* To do
Show every line from the data below that includes "Stand".

* Entries supplied

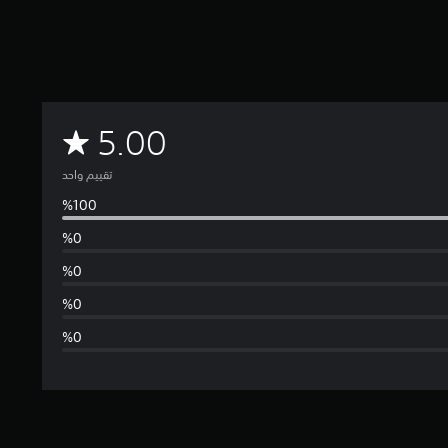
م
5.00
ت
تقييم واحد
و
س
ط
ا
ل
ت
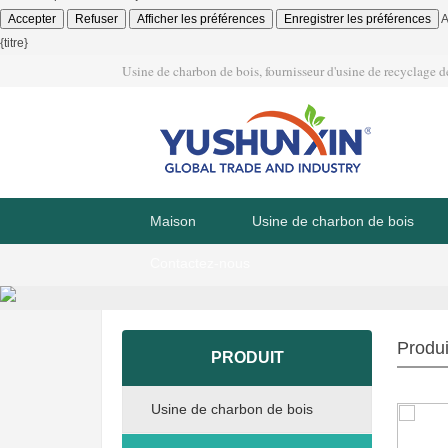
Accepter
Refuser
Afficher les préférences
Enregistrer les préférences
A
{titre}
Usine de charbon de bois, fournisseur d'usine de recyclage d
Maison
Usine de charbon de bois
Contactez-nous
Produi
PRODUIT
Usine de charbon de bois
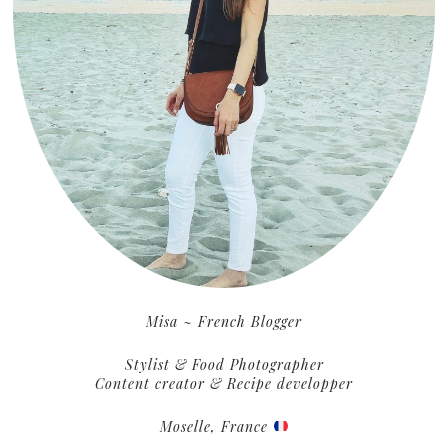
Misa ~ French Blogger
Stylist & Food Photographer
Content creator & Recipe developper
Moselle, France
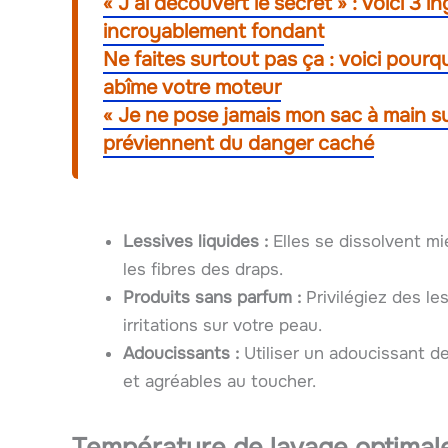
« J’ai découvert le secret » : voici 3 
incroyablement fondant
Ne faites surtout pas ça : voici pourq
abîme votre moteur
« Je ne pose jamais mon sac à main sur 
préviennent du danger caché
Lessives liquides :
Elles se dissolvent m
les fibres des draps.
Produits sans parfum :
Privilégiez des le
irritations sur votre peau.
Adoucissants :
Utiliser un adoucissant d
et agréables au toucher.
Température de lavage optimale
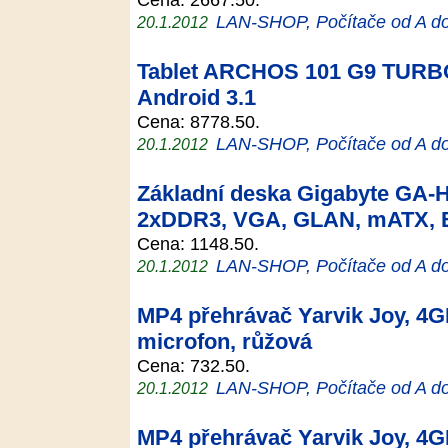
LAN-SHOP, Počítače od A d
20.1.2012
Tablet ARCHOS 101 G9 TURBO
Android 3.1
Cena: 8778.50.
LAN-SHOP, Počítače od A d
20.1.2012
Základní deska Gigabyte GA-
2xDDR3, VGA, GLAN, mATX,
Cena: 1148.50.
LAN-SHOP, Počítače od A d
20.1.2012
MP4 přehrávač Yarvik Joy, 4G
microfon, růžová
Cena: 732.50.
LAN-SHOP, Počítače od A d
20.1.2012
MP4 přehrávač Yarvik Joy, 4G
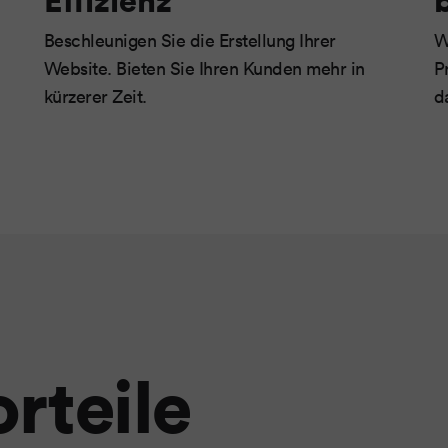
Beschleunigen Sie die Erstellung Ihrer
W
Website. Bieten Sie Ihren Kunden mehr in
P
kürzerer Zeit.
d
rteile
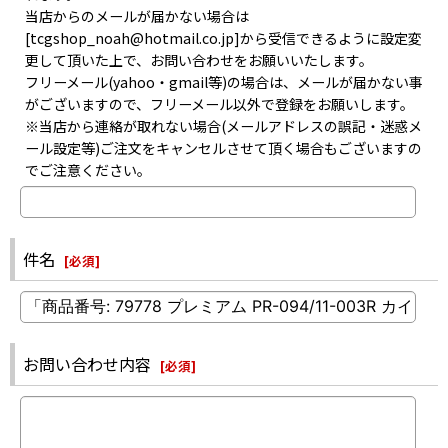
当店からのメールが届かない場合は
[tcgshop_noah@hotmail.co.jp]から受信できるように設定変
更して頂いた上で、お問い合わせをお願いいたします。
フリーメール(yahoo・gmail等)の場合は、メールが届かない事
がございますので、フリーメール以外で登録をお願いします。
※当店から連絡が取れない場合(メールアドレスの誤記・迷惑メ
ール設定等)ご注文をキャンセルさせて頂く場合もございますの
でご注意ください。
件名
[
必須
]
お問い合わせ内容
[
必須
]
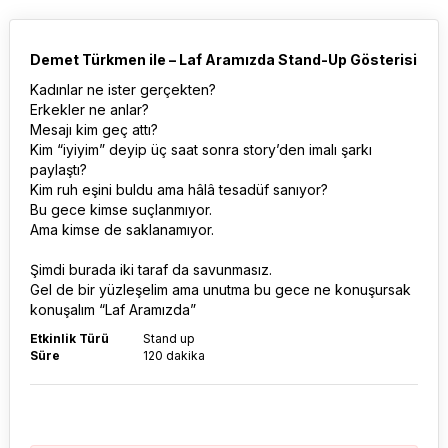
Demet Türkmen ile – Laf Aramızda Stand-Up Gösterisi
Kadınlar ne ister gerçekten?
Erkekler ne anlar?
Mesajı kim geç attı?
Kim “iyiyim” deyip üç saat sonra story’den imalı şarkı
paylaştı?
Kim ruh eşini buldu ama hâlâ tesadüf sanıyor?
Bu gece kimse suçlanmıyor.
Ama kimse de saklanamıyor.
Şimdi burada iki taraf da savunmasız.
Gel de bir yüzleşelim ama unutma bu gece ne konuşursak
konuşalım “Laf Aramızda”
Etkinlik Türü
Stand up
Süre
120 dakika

* Expected output
Demet Türkmen ile – Laf Aramızda Stand-Up Gösterisi
Stand up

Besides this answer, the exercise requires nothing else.